▶ Task brief
In the entries that follow, the first line to write out is the one containing "извонредно лесни во тежина со практична", and the last is the one containing "Додај Во Кошница". Reproduce that stretch exactly, with nothing before or after it.

▶ Data for processing
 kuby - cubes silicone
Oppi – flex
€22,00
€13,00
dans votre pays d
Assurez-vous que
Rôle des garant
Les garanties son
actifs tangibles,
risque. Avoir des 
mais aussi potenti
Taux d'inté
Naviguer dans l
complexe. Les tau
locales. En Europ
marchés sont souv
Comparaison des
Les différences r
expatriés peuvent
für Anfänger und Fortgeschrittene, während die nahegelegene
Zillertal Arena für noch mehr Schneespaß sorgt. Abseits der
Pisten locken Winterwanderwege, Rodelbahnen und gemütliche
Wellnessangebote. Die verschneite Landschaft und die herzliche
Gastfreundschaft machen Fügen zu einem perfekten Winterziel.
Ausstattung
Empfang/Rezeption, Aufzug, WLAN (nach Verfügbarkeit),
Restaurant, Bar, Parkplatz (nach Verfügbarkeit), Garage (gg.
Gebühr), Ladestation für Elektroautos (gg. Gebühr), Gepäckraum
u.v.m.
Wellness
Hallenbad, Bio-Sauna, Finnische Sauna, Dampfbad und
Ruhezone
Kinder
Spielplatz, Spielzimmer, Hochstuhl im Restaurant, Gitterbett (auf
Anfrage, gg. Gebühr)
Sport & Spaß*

* * *

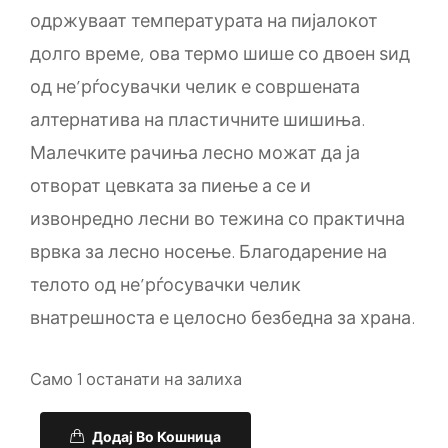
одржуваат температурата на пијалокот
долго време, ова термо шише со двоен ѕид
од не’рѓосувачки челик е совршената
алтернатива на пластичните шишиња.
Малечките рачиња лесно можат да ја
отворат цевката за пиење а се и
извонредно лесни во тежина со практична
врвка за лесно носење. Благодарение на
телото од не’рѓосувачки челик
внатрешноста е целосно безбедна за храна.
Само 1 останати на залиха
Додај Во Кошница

▶ Problem solution
извонредно лесни во тежина со практична
врвка за лесно носење. Благодарение на
телото од не’рѓосувачки челик
внатрешноста е целосно безбедна за храна.
Само 1 останати на залиха
Додај Во Кошница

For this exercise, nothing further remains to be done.